Ils roulèrent dans les abîmes, rentrèrent dans la poussière des mondes inférieurs, virent tout à coup la Terre comme un lieu souterrain dont le spectacle leur fut éclairé par la lumière qu’ils rapportaient en leur âme et qui les environnait encore d’un nuage où se répétaient vaguement les harmonies du ciel en se dissipant. Ce spectacle était celui qui frappa jadis les yeux intérieurs des Prophètes. Ministres des religions diverses, toutes prétendues vraies, Rois tous consacrés par la Force et par la Terreur, Guerriers et Grands se partageant mutuellement les Peuples, Savants et Riches au-dessus d’une foule bruyante et souffrante qu’ils broyaient bruyamment sous leurs pieds ; tous étaient accompagnés de leurs serviteurs et de leurs femmes, tous étaient vêtus de robes d’or, d’argent, d’azur, couverts de perles, de pierreries arrachées aux entrailles de la Terre, dérobées au fond des Mers, et pour lesquelles l’Humanité s’était pendant long-temps employée, en suant et blasphémant. Mais ces richesses et ces splendeurs construites de sang furent comme de vieux haillons aux yeux des deux Proscrits. — Que faites-vous ainsi rangés et immobiles ? leur cria Wilfrid. Ils ne répondirent pas. — Que faites-vous ainsi rangés et immobiles ? Ils ne répondirent pas. Wilfrid leur imposa les mains en leur criant :

— Que faites-vous ainsi rangés et immobiles ? Par un mouvement unanime, tous entr’ouvrirent leurs robes et laissèrent voir des corps desséchés, rongés par des vers, corrompus, pulvérisés, travaillés par d’horribles maladies.

— Vous conduisez les nations à la mort, leur dit Wilfrid. Vous avez adultéré la terre, dénaturé la parole, prostitué la justice. Après avoir mangé l’herbe des pâturages, vous tuez maintenant les brebis ? Vous croyez-vous justifiés en montrant vos plaies ? Je vais avertir ceux de mes frères qui peuvent encore entendre la Voix, afin qu’ils puissent aller s’abreuver aux sources que vous avez cachées.

— Réservons nos forces pour prier, lui dit Minna ; tu n’as ni la mission des Prophètes, ni celle du Réparateur, ni celle du Messager.
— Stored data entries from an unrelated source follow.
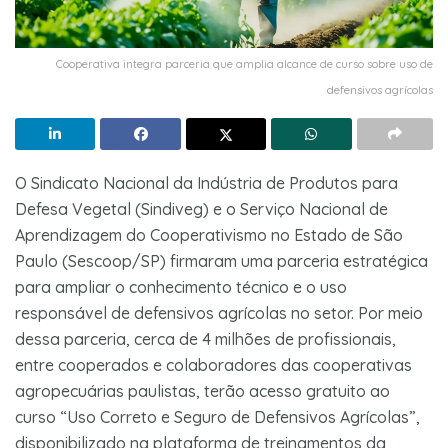
Cooperativa integra parceria que amplia alcance de curso sobre uso de
defensivos agrícolas
O Sindicato Nacional da Indústria de Produtos para
Defesa Vegetal (Sindiveg) e o Serviço Nacional de
Aprendizagem do Cooperativismo no Estado de São
Paulo (Sescoop/SP) firmaram uma parceria estratégica
para ampliar o conhecimento técnico e o uso
responsável de defensivos agrícolas no setor. Por meio
dessa parceria, cerca de 4 milhões de profissionais,
entre cooperados e colaboradores das cooperativas
agropecuárias paulistas, terão acesso gratuito ao
curso “Uso Correto e Seguro de Defensivos Agrícolas”,
disponibilizado na plataforma de treinamentos da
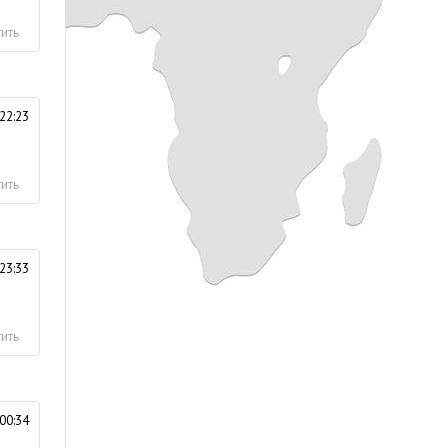
ить
22:23
ить
23:33
ить
00:34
Nous ne sommes encore que sur les confins de la première sphère, essayons de franchir les espaces sur les ailes de la prière.

— Tu seras tout mon amour !

— Tu seras toute ma force !

— Nous avons entrevu les Hauts Mystères, nous sommes l’un pour l’autre le seul être ici-bas avec lequel la joie et la tristesse soient compréhensibles ; prions donc, nous connaissons le chemin, marchons.
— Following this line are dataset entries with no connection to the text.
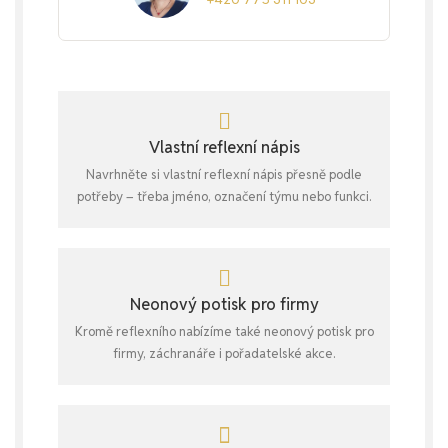
Vlastní reflexní nápis
Navrhněte si vlastní reflexní nápis přesně podle
potřeby – třeba jméno, označení týmu nebo funkci.
Neonový potisk pro firmy
Kromě reflexního nabízíme také neonový potisk pro
firmy, záchranáře i pořadatelské akce.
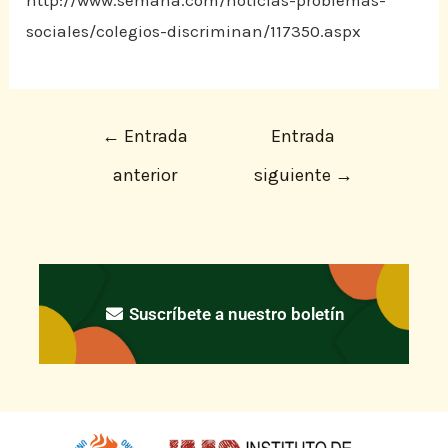
http://www.semana.com/noticias-problemas-
sociales/colegios-discriminan/117350.aspx
←
Entrada
Entrada
anterior
siguiente
→
Suscríbete a nuestro boletín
— Donne-moi la main, dit la Jeune Fille, si nous allons toujours ensemble, la voie me sera moins rude et moins longue.

— Avec toi, seulement, répondit l’Homme, je pourrai traverser la grande solitude, sans me permettre une plainte.

— Et nous irons ensemble au Ciel, dit-elle.

Les nuées vinrent et formèrent un dais sombre. Tout à coup, les deux amants se trouvèrent agenouillés devant un corps que le vieux David défendait contre la curiosité de tous, et qu’il voulut ensevelir lui-même.

Au dehors, éclatait dans sa magnificence le premier été du dix-neuvième siècle.

Les deux amants crurent entendre une voix dans les rayons du soleil. Ils respirèrent un esprit céleste dans les fleurs nouvelles, et se dirent en se tenant par la main :

— L’immense mer qui reluit là-bas est une image de ce que nous avons vu là-haut.

— Où allez-vous ? leur demanda monsieur Becker.

— Nous voulons aller à Dieu, dirent-ils, venez avec nous, mon père ?


Genève et Paris, décembre 1833 — novembre 1835.